= TASK INSTRUCTIONS =
Whenever a line in the data holds the string "Avenue", pull that line out.

*****

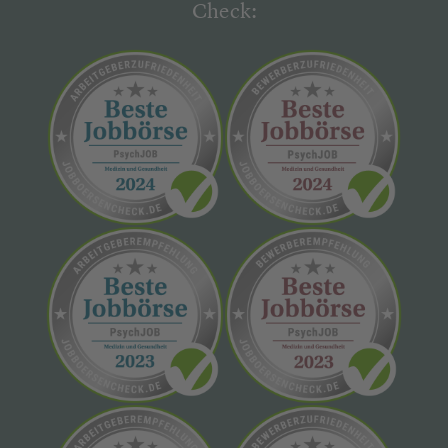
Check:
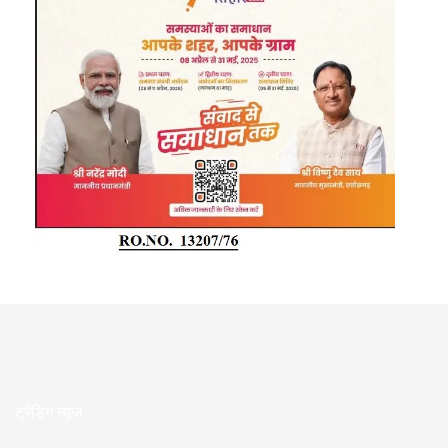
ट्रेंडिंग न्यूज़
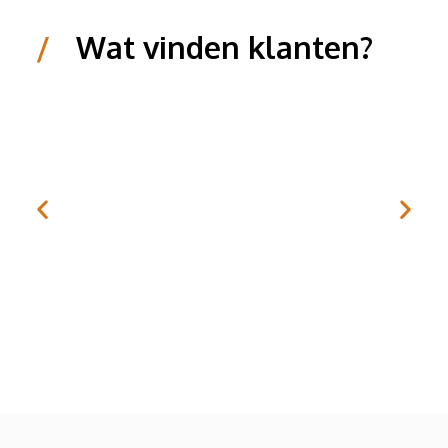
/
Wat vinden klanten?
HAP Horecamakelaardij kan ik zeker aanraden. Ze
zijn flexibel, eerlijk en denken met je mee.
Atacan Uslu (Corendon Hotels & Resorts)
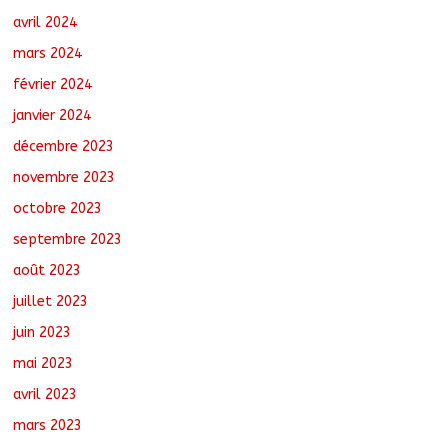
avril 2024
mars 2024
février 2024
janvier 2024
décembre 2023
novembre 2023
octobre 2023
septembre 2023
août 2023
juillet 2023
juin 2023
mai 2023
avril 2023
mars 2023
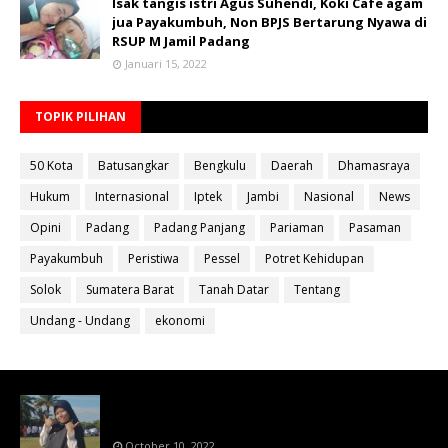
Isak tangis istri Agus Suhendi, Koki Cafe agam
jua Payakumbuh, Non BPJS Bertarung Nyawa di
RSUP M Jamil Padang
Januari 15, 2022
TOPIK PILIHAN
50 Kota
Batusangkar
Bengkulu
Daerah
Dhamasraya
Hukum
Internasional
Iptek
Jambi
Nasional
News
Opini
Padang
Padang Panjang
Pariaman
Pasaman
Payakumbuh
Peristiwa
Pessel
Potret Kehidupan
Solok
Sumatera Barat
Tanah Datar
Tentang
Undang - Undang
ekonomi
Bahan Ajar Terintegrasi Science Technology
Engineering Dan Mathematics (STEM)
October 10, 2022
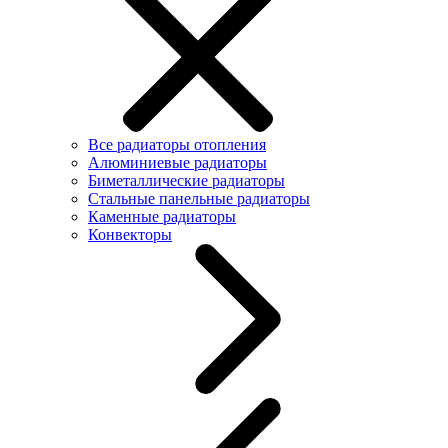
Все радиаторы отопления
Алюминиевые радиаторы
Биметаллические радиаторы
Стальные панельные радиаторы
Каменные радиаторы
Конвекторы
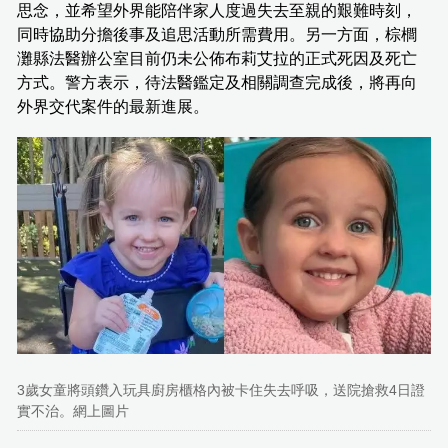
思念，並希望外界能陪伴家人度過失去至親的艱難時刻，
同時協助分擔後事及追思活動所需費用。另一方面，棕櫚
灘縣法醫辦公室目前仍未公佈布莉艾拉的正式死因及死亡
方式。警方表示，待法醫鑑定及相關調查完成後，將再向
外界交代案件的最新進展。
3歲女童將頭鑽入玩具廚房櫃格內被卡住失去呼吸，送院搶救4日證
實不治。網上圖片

*****

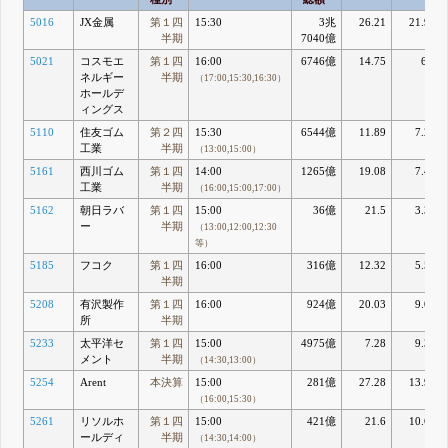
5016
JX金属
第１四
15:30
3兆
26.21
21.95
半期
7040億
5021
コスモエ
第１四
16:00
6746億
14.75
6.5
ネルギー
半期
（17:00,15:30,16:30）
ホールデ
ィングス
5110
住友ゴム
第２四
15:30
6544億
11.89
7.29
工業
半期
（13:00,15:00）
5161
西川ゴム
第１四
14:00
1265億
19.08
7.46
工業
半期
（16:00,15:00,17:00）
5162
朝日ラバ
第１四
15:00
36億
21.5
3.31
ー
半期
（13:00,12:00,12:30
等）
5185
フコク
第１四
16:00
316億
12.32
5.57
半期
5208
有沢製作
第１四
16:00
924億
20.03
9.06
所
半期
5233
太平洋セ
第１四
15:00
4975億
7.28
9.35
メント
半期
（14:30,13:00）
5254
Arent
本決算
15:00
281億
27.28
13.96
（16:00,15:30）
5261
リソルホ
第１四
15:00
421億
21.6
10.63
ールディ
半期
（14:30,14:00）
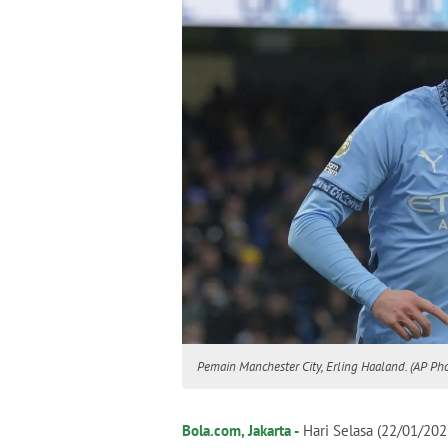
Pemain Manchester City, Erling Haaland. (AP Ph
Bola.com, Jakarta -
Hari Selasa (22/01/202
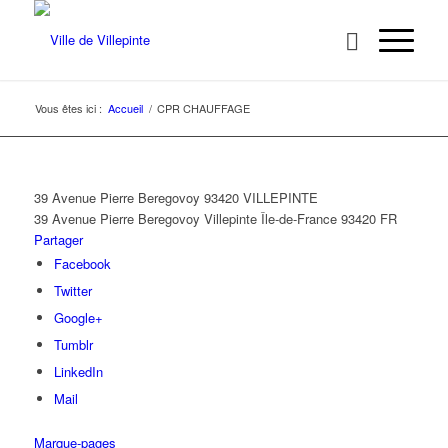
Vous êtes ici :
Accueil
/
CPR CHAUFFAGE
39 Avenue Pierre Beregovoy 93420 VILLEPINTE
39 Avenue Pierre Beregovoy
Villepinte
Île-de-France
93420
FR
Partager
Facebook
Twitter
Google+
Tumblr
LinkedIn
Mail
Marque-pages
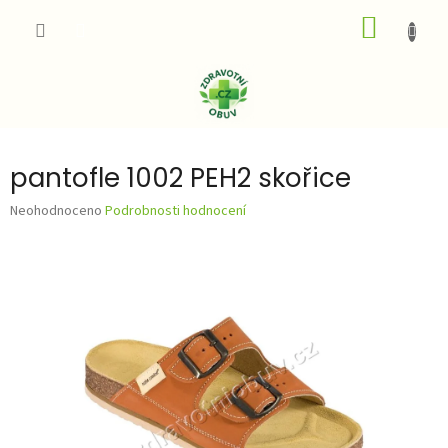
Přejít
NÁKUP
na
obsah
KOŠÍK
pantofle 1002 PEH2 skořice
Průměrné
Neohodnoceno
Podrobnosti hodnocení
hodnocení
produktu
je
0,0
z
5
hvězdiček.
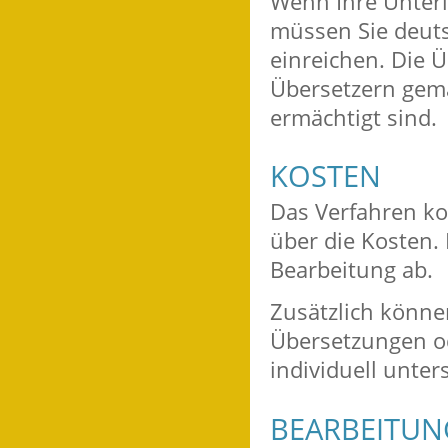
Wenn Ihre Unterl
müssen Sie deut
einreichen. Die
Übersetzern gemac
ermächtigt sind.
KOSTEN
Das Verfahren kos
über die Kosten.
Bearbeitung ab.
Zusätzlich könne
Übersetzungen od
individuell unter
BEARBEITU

*****

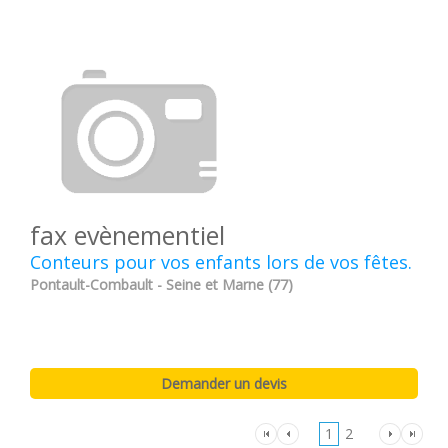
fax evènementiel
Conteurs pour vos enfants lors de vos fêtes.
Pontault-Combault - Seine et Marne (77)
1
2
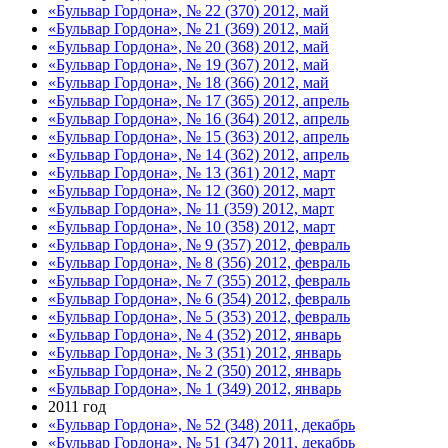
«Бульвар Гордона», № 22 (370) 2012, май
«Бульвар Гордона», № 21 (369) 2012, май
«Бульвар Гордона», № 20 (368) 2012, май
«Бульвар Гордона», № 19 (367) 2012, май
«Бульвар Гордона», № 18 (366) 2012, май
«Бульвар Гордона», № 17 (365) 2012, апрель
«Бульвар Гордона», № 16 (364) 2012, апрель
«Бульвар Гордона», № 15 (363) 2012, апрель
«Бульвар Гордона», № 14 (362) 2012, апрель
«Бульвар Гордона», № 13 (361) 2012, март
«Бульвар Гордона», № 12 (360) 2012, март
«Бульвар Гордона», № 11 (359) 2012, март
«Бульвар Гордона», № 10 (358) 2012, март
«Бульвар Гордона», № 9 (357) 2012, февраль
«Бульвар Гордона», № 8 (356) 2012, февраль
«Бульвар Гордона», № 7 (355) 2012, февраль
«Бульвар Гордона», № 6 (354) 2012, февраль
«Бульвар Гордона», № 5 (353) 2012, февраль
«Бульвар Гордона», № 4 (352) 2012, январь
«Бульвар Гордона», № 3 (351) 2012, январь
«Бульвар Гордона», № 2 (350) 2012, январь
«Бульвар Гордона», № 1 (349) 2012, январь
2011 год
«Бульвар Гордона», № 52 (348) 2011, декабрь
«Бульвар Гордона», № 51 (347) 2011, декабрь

*****

= RESPONSE AREA =
39 Avenue Pierre Beregovoy 93420 VILLEPINTE
39 Avenue Pierre Beregovoy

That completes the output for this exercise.